The transaction that is at issue in the instant case is different from the defense of the claim for unpaid rent. It does not concern obligations under a lease but rather obligations of due care to avoid personal injury to invitees. Unlike the plaintiff in Orselet, the plaintiff in this case has not simply divided two elements of damages from a single tort and brought the tort claim in two cases, one in the small claims session and one in the civil division. She has, rather, in response to a suit alleging the violation of her obligations under a lease, countered with defenses pertaining to lease obligations. The personal injuries the plaintiff sustained did not arise from the lease transaction, but involve a claim of tort common to any person on the premises as an invitee.
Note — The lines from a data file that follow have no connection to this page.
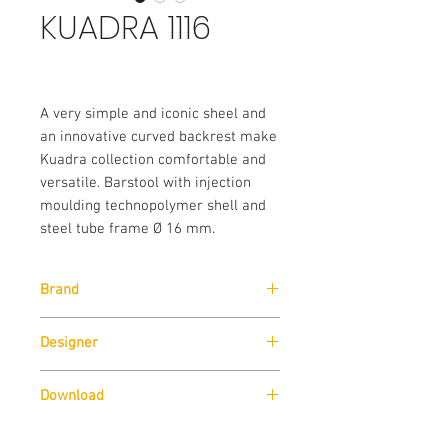
KUADRA 1116
A very simple and iconic sheel and
an innovative curved backrest make
Kuadra collection comfortable and
versatile. Barstool with injection
moulding technopolymer shell and
steel tube frame Ø 16 mm.
Brand
Pedrali
Designer
Pedrali R&D
Download
Download
Technical Data Sheet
The elements of the plaintiffs tort claim are different from the elements of the contract claim at issue in the case brought by ROI Highland, LLC. The elements of her counterclaim for CT Page 4568 reduction of rent and the facts relevant thereto are also different from those that apply to her tort claim. Her tort claim involves a claim not only against the plaintiff in the small claims action but against the management company, which was not a party in that case. With reference to the criteria quoted above from Orselet, this court considers that the assertion in the collection case of personal injury claims that the tenant may have not only against the landlord, but against other parties, is not a "convenient trial unit" and the present claim is not therefore one that might have been brought in that proceeding.
The plaintiff urges this court to rely on the Appellate Court's ruling in Isaac v. Truck Service, Inc., 52 Conn. App. 557 (1999). In view of the fact that the Supreme Court has granted a motion for certification, see 249 Conn. 905 (1999), this court regards the analysis in that case, which does not appear to follow the precepts of Orselet, as questionable authority.
Applying the transactional test set forth in Orselet andDuhaime, this court finds that the personal injury claim at issue in this case arises from a separate legal obligation, involves additional issues and parties, and is not one that was either actually made or which might reasonably have been made in the rent collection case. Accordingly, the plaintiff is not barred by the doctrine of res judicata or by collateral estoppel.
The doctrines of claim preclusion invoked by the defendants apply to actions between the same parties. Rawling v. New Haven, 200 Conn. 100,[206 Conn. 100], 110 (1988). In fact, only defendant ROI Highland, LLC was a party in the small claims case, and the other defendant, Mahler Realty Advisors, Inc., has demonstrated no basis for an award of summary judgment on the grounds raised.
Conclusion The motion for summary judgment of ROI Highland, LLC and of Mahler Realty Advisors, Inc. is denied.